WORK INSTRUCTIONS: A faithful copy of every entry is the goal; keep the images out of it.

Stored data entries
↓
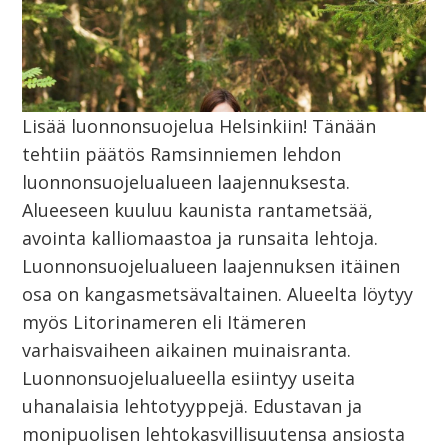
Lisää luonnonsuojelua Helsinkiin! Tänään
tehtiin päätös Ramsinniemen lehdon
luonnonsuojelualueen laajennuksesta.
Alueeseen kuuluu kaunista rantametsää,
avointa kalliomaastoa ja runsaita lehtoja.
Luonnonsuojelualueen laajennuksen itäinen
osa on kangasmetsävaltainen. Alueelta löytyy
myös Litorinameren eli Itämeren
varhaisvaiheen aikainen muinaisranta.
Luonnonsuojelualueella esiintyy useita
uhanalaisia lehtotyyppejä. Edustavan ja
monipuolisen lehtokasvillisuutensa ansiosta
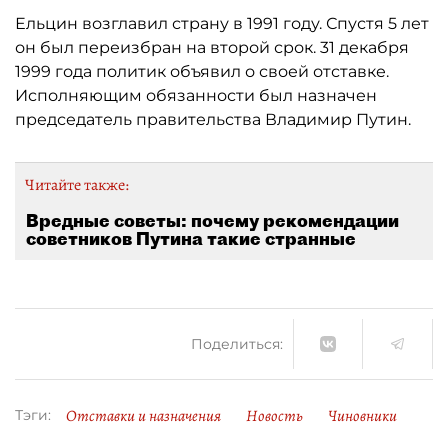
Ельцин возглавил страну в 1991 году. Спустя 5 лет
он был переизбран на второй срок. 31 декабря
1999 года политик объявил о своей отставке.
Исполняющим обязанности был назначен
председатель правительства Владимир Путин.
Читайте также:
Вредные советы: почему рекомендации
советников Путина такие странные
Поделиться:
Отставки и назначения
Новость
Чиновники
Тэги:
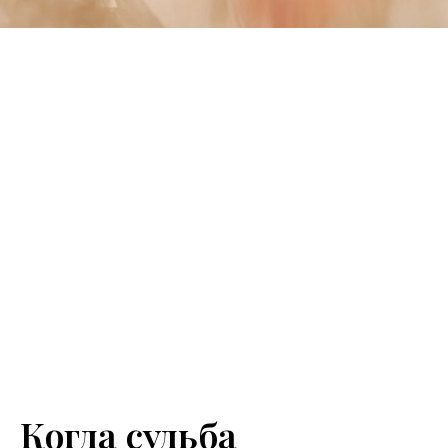
Когда судьба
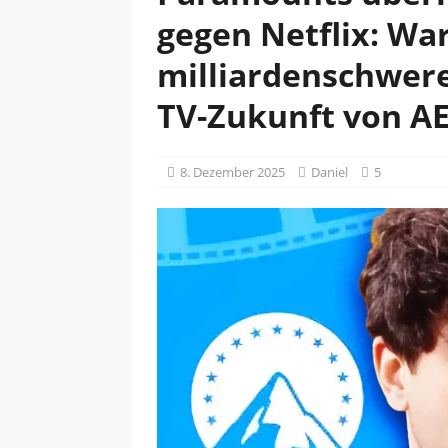
gegen Netflix: Wa
milliardenschwer
TV-Zukunft von A
8. Dezember 2025
Daniel
5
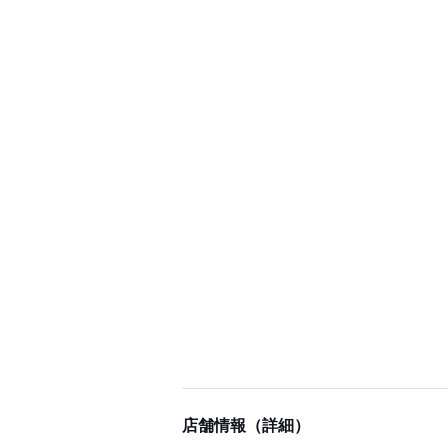
店舗情報（詳細）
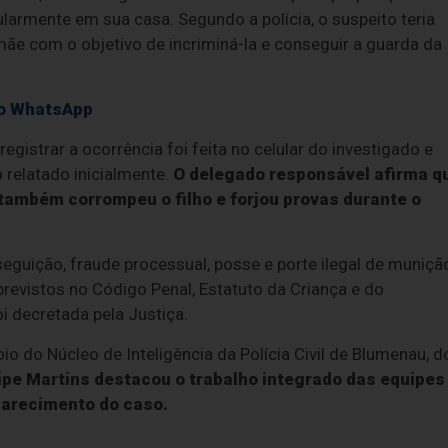
armente em sua casa. Segundo a polícia, o suspeito teria
 mãe com o objetivo de incriminá-la e conseguir a guarda da
 no WhatsApp
egistrar a ocorrência foi feita no celular do investigado e
 relatado inicialmente.
O delegado responsável afirma q
ambém corrompeu o filho e forjou provas durante o
seguição, fraude processual, posse e porte ilegal de muniçã
previstos no Código Penal, Estatuto da Criança e do
oi decretada pela Justiça.
io do Núcleo de Inteligência da Polícia Civil de Blumenau, d
ipe Martins destacou o trabalho integrado das equipes
clarecimento do caso.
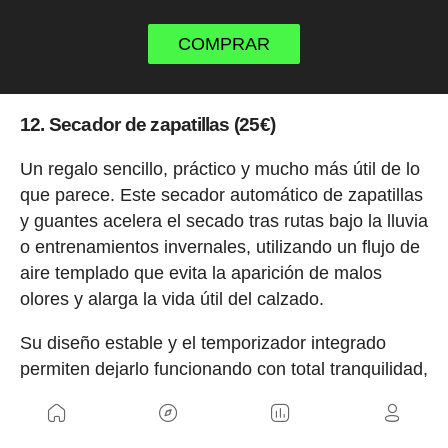
COMPRAR
12. Secador de zapatillas (25€)
Un regalo sencillo, práctico y mucho más útil de lo
que parece. Este secador automático de zapatillas
y guantes acelera el secado tras rutas bajo la lluvia
o entrenamientos invernales, utilizando un flujo de
aire templado que evita la aparición de malos
olores y alarga la vida útil del calzado.
Su diseño estable y el temporizador integrado
permiten dejarlo funcionando con total tranquilidad,
convirtiéndolo en un accesorio ideal para ciclistas
que entrenan con frecuencia en condiciones de
frío y humedad.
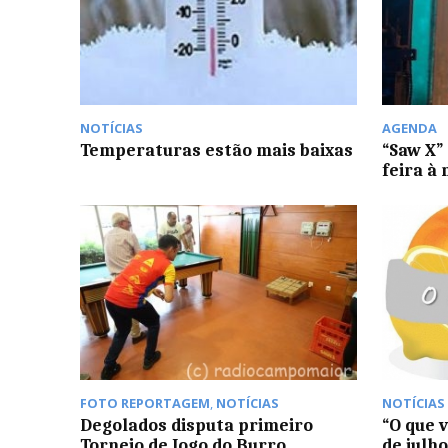
NOTÍCIAS
AGENDA
Temperaturas estão mais baixas
“Saw X”
feira à
FOTO REPORTAGEM
,
NOTÍCIAS
NOTÍCIAS
Degolados disputa primeiro
“O que 
Torneio de Jogo do Burro
de julh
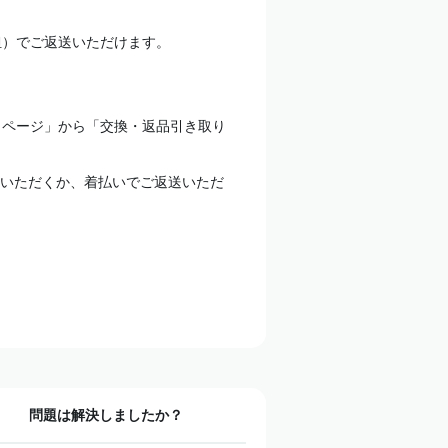
担）でご返送いただけます。
イページ」から「交換・返品引き取り
いただくか、着払いでご返送いただ
問題は解決しましたか？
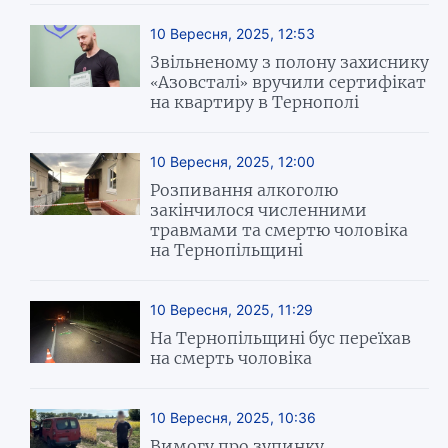
10 Вересня, 2025, 12:53
Звільненому з полону захиснику
«Азовсталі» вручили сертифікат
на квартиру в Тернополі
10 Вересня, 2025, 12:00
Розпивання алкоголю
закінчилося численними
травмами та смертю чоловіка
на Тернопільщині
10 Вересня, 2025, 11:29
На Тернопільщині бус переїхав
на смерть чоловіка
10 Вересня, 2025, 10:36
Вимогу про зупинку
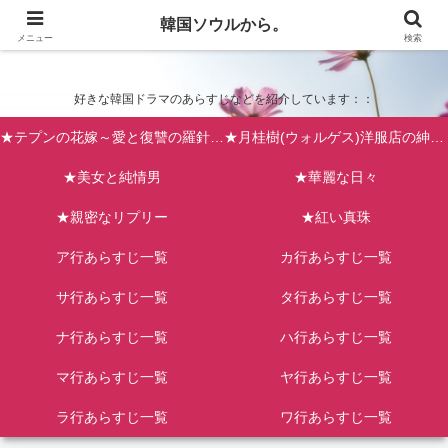
韓国ソウルから。
韓国ソウルから。
メニュー
検索
好きな韓国ドラマのあらすじなどを紹介しています：：
★テプンの花嫁～愛と復讐の羅針盤（台風の新婦）
★月桂樹(ウォルゲス)洋服店の紳士たち
★美女と純情男
★華麗な日々
★親密なリプリー
★紅い真珠
ア行あらすじ一覧
カ行あらすじ一覧
サ行あらすじ一覧
タ行あらすじ一覧
ナ行あらすじ一覧
ハ行あらすじ一覧
マ行あらすじ一覧
ヤ行あらすじ一覧
ラ行あらすじ一覧
ワ行あらすじ一覧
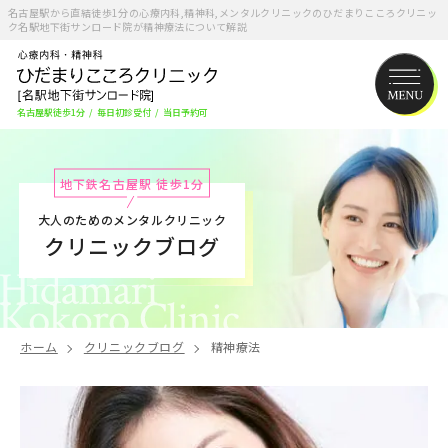
名古屋駅から直結徒歩1分の心療内科,精神科,メンタルクリニックのひだまりこころクリニッ
ク名駅地下街サンロード院が精神療法について解説
名古屋駅徒歩1分
/
毎日初診受付
/
当日予約可
地下鉄名古屋駅 徒歩1分
大人のためのメンタルクリニック
クリニックブログ
ホーム
クリニックブログ
精神療法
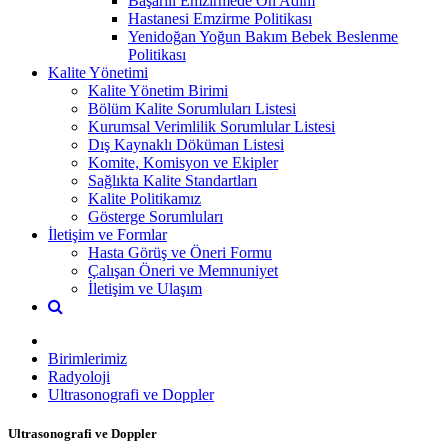
Başarılı Emzirmede On Adım
Hastanesi Emzirme Politikası
Yenidoğan Yoğun Bakım Bebek Beslenme
Politikası
Kalite Yönetimi
Kalite Yönetim Birimi
Bölüm Kalite Sorumluları Listesi
Kurumsal Verimlilik Sorumlular Listesi
Dış Kaynaklı Döküman Listesi
Komite, Komisyon ve Ekipler
Sağlıkta Kalite Standartları
Kalite Politikamız
Gösterge Sorumluları
İletişim ve Formlar
Hasta Görüş ve Öneri Formu
Çalışan Öneri ve Memnuniyet
İletişim ve Ulaşım
Birimlerimiz
Radyoloji
Ultrasonografi ve Doppler
Ultrasonografi ve Doppler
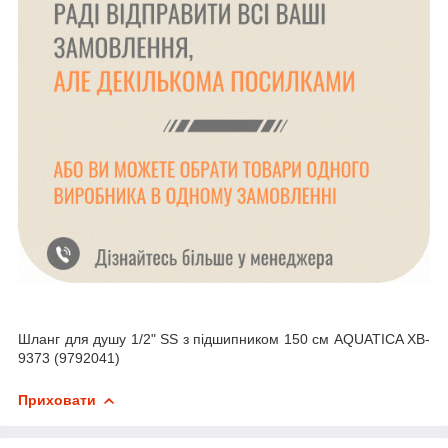
Шланг для душу 1/2" SS з підшипником 150 см AQUATICA XB-
9373 (9792041)
Приховати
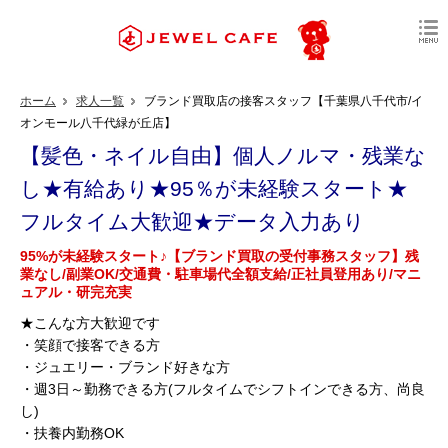
ホーム
求人一覧
ブランド買取店の接客スタッフ【千葉県八千代市/イ
オンモール八千代緑が丘店】
【髪色・ネイル自由】個人ノルマ・残業な
し★有給あり★95％が未経験スタート★
フルタイム大歓迎★データ入力あり
95%が未経験スタート♪【ブランド買取の受付事務スタッフ】残
業なし/副業OK/交通費・駐車場代全額支給/正社員登用あり/マニ
ュアル・研完充実
★こんな方大歓迎です
・笑顔で接客できる方
・ジュエリー・ブランド好きな方
・週3日～勤務できる方(フルタイムでシフトインできる方、尚良
し)
・扶養内勤務OK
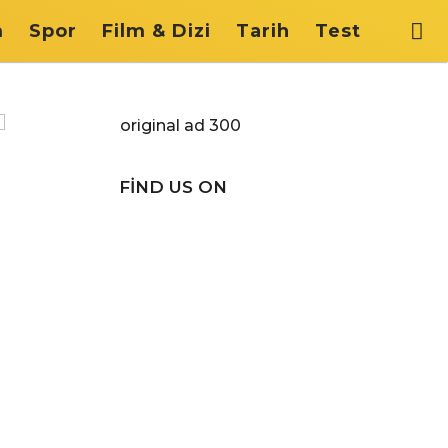
m
Spor
Film & Dizi
Tarih
Test
FIND US ON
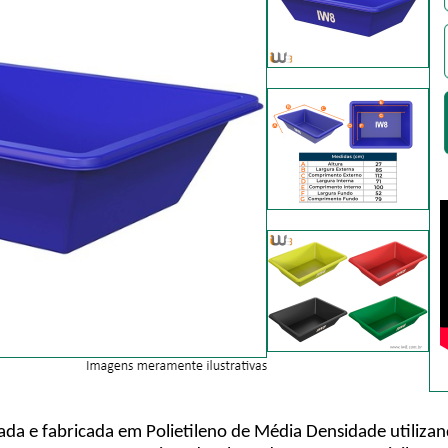
tada e fabricada em Polietileno de Média Densidade utiliz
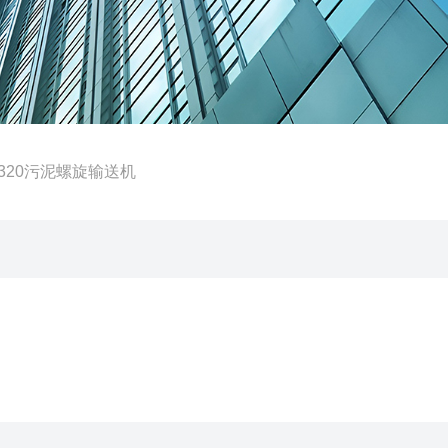
-320污泥螺旋输送机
↑
RESPONSE TO THE TASK:
Lisää luonnonsuojelua Helsinkiin! Tänään
tehtiin päätös Ramsinniemen lehdon
luonnonsuojelualueen laajennuksesta.
Alueeseen kuuluu kaunista rantametsää,
avointa kalliomaastoa ja runsaita lehtoja.
Luonnonsuojelualueen laajennuksen itäinen
osa on kangasmetsävaltainen. Alueelta löytyy
myös Litorinameren eli Itämeren
varhaisvaiheen aikainen muinaisranta.
Luonnonsuojelualueella esiintyy useita
uhanalaisia lehtotyyppejä. Edustavan ja
monipuolisen lehtokasvillisuutensa ansiosta
Ельцин возглавил страну в 1991 году. Спустя 5 лет
он был переизбран на второй срок. 31 декабря
1999 года политик объявил о своей отставке.
Исполняющим обязанности был назначен
председатель правительства Владимир Путин.
Читайте также:
Вредные советы: почему рекомендации
советников Путина такие странные
Поделиться:
Отставки и назначения
Новость
Чиновники
Тэги:
Когда судьба
gegen Netflix: Wa
milliardenschwer
TV-Zukunft von A
8. Dezember 2025
Daniel
5
店舗情報（詳細）
armente em sua casa. Segundo a polícia, o suspeito teria
 mãe com o objetivo de incriminá-la e conseguir a guarda da
 no WhatsApp
egistrar a ocorrência foi feita no celular do investigado e
 relatado inicialmente.
O delegado responsável afirma q
ambém corrompeu o filho e forjou provas durante o
seguição, fraude processual, posse e porte ilegal de muniçã
previstos no Código Penal, Estatuto da Criança e do
oi decretada pela Justiça.
io do Núcleo de Inteligência da Polícia Civil de Blumenau, d
ipe Martins destacou o trabalho integrado das equipes
clarecimento do caso.
COMPRAR
12. Secador de zapatillas (25€)
Un regalo sencillo, práctico y mucho más útil de lo
que parece. Este secador automático de zapatillas
y guantes acelera el secado tras rutas bajo la lluvia
o entrenamientos invernales, utilizando un flujo de
aire templado que evita la aparición de malos
olores y alarga la vida útil del calzado.
Su diseño estable y el temporizador integrado
permiten dejarlo funcionando con total tranquilidad,
convirtiéndolo en un accesorio ideal para ciclistas
que entrenan con frecuencia en condiciones de
frío y humedad.
NOTÍCIAS
AGENDA
Temperaturas estão mais baixas
“Saw X”
feira à
FOTO REPORTAGEM
,
NOTÍCIAS
NOTÍCIAS
Degolados disputa primeiro
“O que 
Torneio de Jogo do Burro
de julh
担）でご返送いただけます。
イページ」から「交換・返品引き取り
いただくか、着払いでご返送いただ
問題は解決しましたか？
10 Вересня, 2025, 12:53
Звільненому з полону захиснику
«Азовсталі» вручили сертифікат
на квартиру в Тернополі
10 Вересня, 2025, 12:00
Розпивання алкоголю
закінчилося численними
травмами та смертю чоловіка
на Тернопільщині
10 Вересня, 2025, 11:29
На Тернопільщині бус переїхав
на смерть чоловіка
10 Вересня, 2025, 10:36
Вимогу про зупинку
韓国ソウルから。
韓国ソウルから。
メニュー
検索
好きな韓国ドラマのあらすじなどを紹介しています：：
★テプンの花嫁～愛と復讐の羅針盤（台風の新婦）
★月桂樹(ウォルゲス)洋服店の紳士たち
★美女と純情男
★華麗な日々
★親密なリプリー
★紅い真珠
ア行あらすじ一覧
カ行あらすじ一覧
サ行あらすじ一覧
タ行あらすじ一覧
ナ行あらすじ一覧
ハ行あらすじ一覧
マ行あらすじ一覧
ヤ行あらすじ一覧
ラ行あらすじ一覧
ワ行あらすじ一覧
名古屋駅から直結徒歩1分の心療内科,精神科,メンタルクリニックのひだまりこころクリニッ
ク名駅地下街サンロード院が精神療法について解説
名古屋駅徒歩1分
/
毎日初診受付
/
当日予約可
地下鉄名古屋駅 徒歩1分
大人のためのメンタルクリニック
クリニックブログ
ホーム
クリニックブログ
精神療法
Başarılı Emzirmede On Adım
Hastanesi Emzirme Politikası
Yenidoğan Yoğun Bakım Bebek Beslenme
Politikası
Kalite Yönetimi
Kalite Yönetim Birimi
Bölüm Kalite Sorumluları Listesi
Kurumsal Verimlilik Sorumlular Listesi
Dış Kaynaklı Döküman Listesi
Komite, Komisyon ve Ekipler
Sağlıkta Kalite Standartları
Kalite Politikamız
Gösterge Sorumluları
İletişim ve Formlar
Hasta Görüş ve Öneri Formu
Çalışan Öneri ve Memnuniyet
İletişim ve Ulaşım
Birimlerimiz
Radyoloji
Ultrasonografi ve Doppler
Ultrasonografi ve Doppler
Шланг для душу 1/2" SS з підшипником 150 см AQUATICA XB-
9373 (9792041)
Приховати
ホーム
求人一覧
ブランド買取店の接客スタッフ【千葉県八千代市/イ
オンモール八千代緑が丘店】
【髪色・ネイル自由】個人ノルマ・残業な
し★有給あり★95％が未経験スタート★
フルタイム大歓迎★データ入力あり
95%が未経験スタート♪【ブランド買取の受付事務スタッフ】残
業なし/副業OK/交通費・駐車場代全額支給/正社員登用あり/マニ
ュアル・研完充実
★こんな方大歓迎です
・笑顔で接客できる方
・ジュエリー・ブランド好きな方
・週3日～勤務できる方(フルタイムでシフトインできる方、尚良
し)
・扶養内勤務OK
m
Spor
Film & Dizi
Tarih
Test
FIND US ON
tada e fabricada em Polietileno de Média Densidade utiliz
-320污泥螺旋输送机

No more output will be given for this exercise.